What is expected » Produce an exact transcription of the listing below, omitting the pictures.

Input »
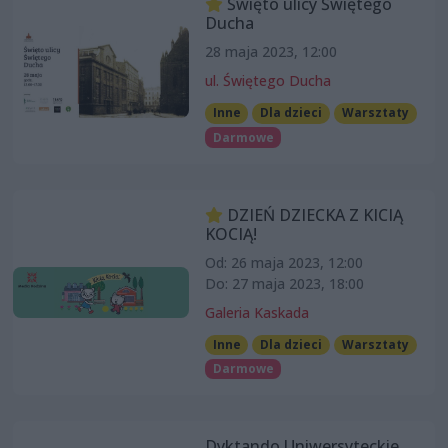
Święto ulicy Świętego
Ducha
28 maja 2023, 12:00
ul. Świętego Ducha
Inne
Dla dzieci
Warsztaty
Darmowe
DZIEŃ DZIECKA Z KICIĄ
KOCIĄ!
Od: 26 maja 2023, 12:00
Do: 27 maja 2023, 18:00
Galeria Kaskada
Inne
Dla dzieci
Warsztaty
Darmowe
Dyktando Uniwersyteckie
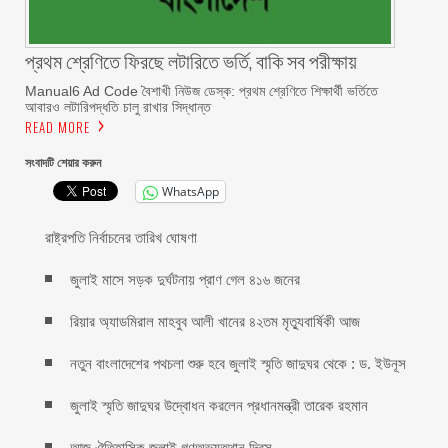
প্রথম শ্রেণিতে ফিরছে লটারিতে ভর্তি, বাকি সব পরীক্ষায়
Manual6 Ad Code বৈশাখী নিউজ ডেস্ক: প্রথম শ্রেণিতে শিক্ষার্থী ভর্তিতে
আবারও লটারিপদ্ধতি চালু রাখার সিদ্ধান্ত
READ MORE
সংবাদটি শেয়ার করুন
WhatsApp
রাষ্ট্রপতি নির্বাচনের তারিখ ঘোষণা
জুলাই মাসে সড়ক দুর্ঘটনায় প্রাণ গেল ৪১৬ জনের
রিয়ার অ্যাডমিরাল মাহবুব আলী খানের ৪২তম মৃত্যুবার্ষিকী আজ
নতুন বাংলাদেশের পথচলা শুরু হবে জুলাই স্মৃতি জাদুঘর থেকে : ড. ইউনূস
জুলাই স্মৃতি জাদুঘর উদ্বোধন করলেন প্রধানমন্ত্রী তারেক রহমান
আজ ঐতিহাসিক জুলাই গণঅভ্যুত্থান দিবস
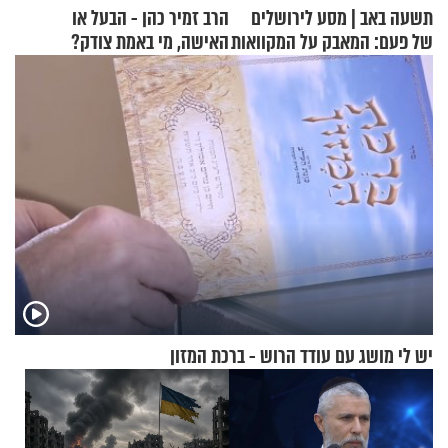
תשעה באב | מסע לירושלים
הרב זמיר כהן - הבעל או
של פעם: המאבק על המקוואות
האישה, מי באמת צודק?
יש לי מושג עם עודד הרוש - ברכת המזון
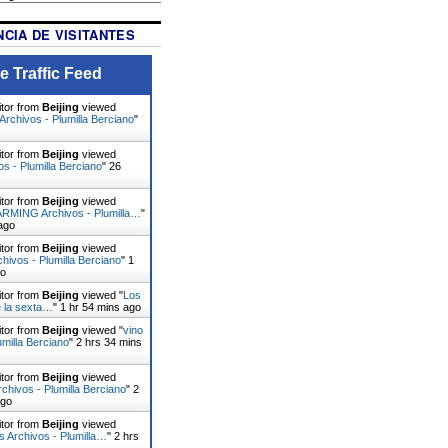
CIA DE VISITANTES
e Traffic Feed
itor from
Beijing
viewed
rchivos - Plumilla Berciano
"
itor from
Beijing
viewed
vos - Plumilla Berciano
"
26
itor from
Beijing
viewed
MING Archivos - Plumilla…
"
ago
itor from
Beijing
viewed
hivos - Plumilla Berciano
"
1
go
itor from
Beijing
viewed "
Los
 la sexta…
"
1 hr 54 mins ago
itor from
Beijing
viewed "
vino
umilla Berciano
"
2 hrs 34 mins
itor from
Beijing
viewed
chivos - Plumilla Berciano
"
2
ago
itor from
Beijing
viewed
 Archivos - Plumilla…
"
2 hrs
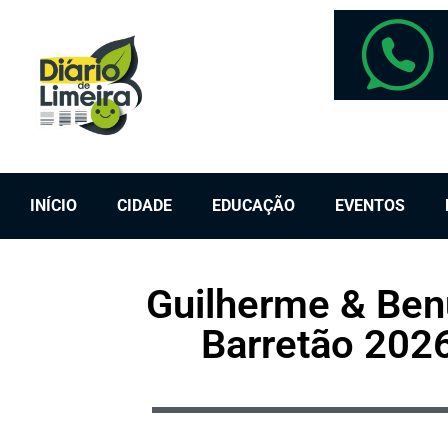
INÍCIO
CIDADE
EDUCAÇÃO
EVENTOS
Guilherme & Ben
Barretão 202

Response area »
Święto ulicy Świętego
Ducha
28 maja 2023, 12:00
ul. Świętego Ducha
Inne
Dla dzieci
Warsztaty
Darmowe
DZIEŃ DZIECKA Z KICIĄ
KOCIĄ!
Od: 26 maja 2023, 12:00
Do: 27 maja 2023, 18:00
Galeria Kaskada
Inne
Dla dzieci
Warsztaty
Darmowe
Dyktando Uniwersyteckie
প্রথম শ্রেণিতে ফিরছে লটারিতে ভর্তি, বাকি সব পরীক্ষায়
Manual6 Ad Code বৈশাখী নিউজ ডেস্ক: প্রথম শ্রেণিতে শিক্ষার্থী ভর্তিতে
আবারও লটারিপদ্ধতি চালু রাখার সিদ্ধান্ত
READ MORE
সংবাদটি শেয়ার করুন
WhatsApp
রাষ্ট্রপতি নির্বাচনের তারিখ ঘোষণা
জুলাই মাসে সড়ক দুর্ঘটনায় প্রাণ গেল ৪১৬ জনের
রিয়ার অ্যাডমিরাল মাহবুব আলী খানের ৪২তম মৃত্যুবার্ষিকী আজ
নতুন বাংলাদেশের পথচলা শুরু হবে জুলাই স্মৃতি জাদুঘর থেকে : ড. ইউনূস
জুলাই স্মৃতি জাদুঘর উদ্বোধন করলেন প্রধানমন্ত্রী তারেক রহমান
আজ ঐতিহাসিক জুলাই গণঅভ্যুত্থান দিবস
תשעה באב | מסע לירושלים
הרב זמיר כהן - הבעל או
של פעם: המאבק על המקוואות
האישה, מי באמת צודק?
יש לי מושג עם עודד הרוש - ברכת המזון
CIA DE VISITANTES
e Traffic Feed
itor from
Beijing
viewed
rchivos - Plumilla Berciano
"
itor from
Beijing
viewed
vos - Plumilla Berciano
"
26
itor from
Beijing
viewed
MING Archivos - Plumilla…
"
ago
itor from
Beijing
viewed
hivos - Plumilla Berciano
"
1
go
itor from
Beijing
viewed "
Los
 la sexta…
"
1 hr 54 mins ago
itor from
Beijing
viewed "
vino
umilla Berciano
"
2 hrs 34 mins
itor from
Beijing
viewed
chivos - Plumilla Berciano
"
2
ago
itor from
Beijing
viewed
 Archivos - Plumilla…
"
2 hrs
INÍCIO
CIDADE
EDUCAÇÃO
EVENTOS
Guilherme & Ben
Barretão 202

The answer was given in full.